Laptop theft spate worse than being reported

7 Feb 2008

The number of business and government laptops going missing or being stolen is much greater than organisations are admitting, an expert on data privacy and protection told

Pat Moran, a partner in Ernst & Young’s Risk Advisory Services practice, explained that some businesses now have secure encryption software which protects the information on laptops so that if the device is stolen the information is safe.

“For many it’s not the loss of data that is the threat, many fear the reputational damage of a missing laptop.”

In recent weeks, Labour TD, Ruairi Quinn, revealed that over 100 laptops and desktop computers in Irish government departments have been lost or stolen during the past five years.
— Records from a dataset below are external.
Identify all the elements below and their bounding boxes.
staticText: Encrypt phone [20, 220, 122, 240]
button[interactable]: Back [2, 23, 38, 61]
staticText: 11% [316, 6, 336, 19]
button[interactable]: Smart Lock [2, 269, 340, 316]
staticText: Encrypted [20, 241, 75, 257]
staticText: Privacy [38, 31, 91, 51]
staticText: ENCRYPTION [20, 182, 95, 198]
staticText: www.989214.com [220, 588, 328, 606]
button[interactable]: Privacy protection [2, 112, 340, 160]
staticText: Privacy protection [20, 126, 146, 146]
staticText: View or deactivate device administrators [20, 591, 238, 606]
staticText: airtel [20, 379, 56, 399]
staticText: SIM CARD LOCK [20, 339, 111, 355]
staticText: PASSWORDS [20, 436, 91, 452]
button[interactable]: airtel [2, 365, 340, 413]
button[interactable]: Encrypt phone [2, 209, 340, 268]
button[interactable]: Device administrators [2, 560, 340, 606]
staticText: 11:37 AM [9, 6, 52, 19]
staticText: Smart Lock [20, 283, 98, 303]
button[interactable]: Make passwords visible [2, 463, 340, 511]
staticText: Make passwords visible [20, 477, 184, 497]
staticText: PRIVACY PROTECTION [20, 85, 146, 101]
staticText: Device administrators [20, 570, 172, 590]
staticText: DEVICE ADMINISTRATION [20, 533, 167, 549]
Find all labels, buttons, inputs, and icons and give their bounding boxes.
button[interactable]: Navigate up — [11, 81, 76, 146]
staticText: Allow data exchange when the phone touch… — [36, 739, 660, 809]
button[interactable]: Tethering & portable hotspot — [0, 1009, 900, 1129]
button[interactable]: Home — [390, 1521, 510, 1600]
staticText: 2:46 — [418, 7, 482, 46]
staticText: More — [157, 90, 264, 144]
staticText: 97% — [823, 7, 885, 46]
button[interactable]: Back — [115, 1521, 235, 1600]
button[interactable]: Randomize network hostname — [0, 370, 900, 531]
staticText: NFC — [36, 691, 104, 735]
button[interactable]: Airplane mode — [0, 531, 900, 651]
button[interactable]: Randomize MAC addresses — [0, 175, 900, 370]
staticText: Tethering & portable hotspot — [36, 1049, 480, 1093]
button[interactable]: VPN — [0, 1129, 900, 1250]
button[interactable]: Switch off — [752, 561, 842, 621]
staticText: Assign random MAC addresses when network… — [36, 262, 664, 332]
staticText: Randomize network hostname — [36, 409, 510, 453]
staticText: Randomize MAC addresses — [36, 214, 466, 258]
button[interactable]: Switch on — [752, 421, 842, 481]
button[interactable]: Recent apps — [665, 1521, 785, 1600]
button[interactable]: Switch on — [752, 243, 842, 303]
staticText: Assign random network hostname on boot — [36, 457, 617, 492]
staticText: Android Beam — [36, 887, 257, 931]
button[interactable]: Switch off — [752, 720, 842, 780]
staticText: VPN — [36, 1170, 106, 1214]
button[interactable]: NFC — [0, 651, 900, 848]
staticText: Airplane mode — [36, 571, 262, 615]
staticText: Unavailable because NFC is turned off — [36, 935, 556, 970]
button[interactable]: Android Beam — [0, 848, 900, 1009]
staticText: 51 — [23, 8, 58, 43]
In the UK, army bosses were red-faced when it emerged that three Ministry of Defence laptops containing information on over 600,000 servicemen and women have gone missing in the past three years.
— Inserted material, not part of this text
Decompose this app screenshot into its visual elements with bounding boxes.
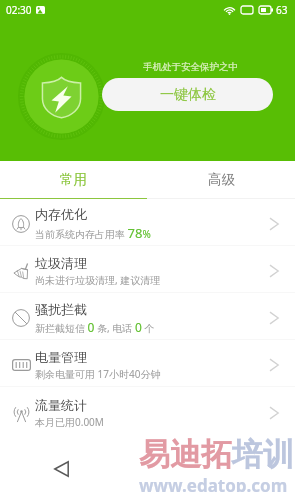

Moran said he believed the prevalence of laptop theft is greater than many businesses and organisations are letting on.

“Organisations in Ireland are losing laptops or having them stolen on a frequent basis. Not just laptops but information on USB keys, which I would be more worried about than laptops.

“Another problem is the fact that PCs which go out of commission after three years are being disposed of in a very loose manner. Data that may not be fully scrubbed from a hard drive could represent a major threat to organisations and personal security,” Moran said.